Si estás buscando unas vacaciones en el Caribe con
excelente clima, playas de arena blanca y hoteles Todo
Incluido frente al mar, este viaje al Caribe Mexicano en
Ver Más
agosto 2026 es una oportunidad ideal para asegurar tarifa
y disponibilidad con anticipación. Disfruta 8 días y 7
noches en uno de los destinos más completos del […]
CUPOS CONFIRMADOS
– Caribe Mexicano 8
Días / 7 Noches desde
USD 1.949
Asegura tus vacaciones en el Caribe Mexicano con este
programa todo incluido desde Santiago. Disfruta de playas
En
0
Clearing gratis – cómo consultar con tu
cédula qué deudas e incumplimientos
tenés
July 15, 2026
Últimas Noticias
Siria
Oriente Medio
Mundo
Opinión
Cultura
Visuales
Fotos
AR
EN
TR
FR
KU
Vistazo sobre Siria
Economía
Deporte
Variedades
* * *
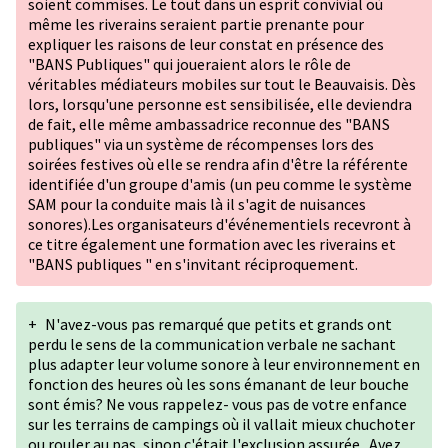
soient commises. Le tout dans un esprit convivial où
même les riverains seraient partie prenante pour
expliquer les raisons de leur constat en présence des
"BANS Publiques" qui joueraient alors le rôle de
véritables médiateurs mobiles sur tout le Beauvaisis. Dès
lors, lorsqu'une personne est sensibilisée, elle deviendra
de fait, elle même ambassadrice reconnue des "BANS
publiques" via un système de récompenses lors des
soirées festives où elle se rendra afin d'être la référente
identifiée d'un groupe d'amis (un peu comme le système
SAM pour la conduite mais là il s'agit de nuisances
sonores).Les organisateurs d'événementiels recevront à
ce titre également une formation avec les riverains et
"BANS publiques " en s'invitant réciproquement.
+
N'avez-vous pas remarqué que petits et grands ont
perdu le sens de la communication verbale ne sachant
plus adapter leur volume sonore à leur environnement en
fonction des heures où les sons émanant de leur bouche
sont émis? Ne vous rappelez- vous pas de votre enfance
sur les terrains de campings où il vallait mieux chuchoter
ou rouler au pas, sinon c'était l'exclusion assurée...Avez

- _What is required_:
Every line in the records above that contains the word "playas" should be copied out.

- _Solution_:
excelente clima, playas de arena blanca y hoteles Todo
programa todo incluido desde Santiago. Disfruta de playas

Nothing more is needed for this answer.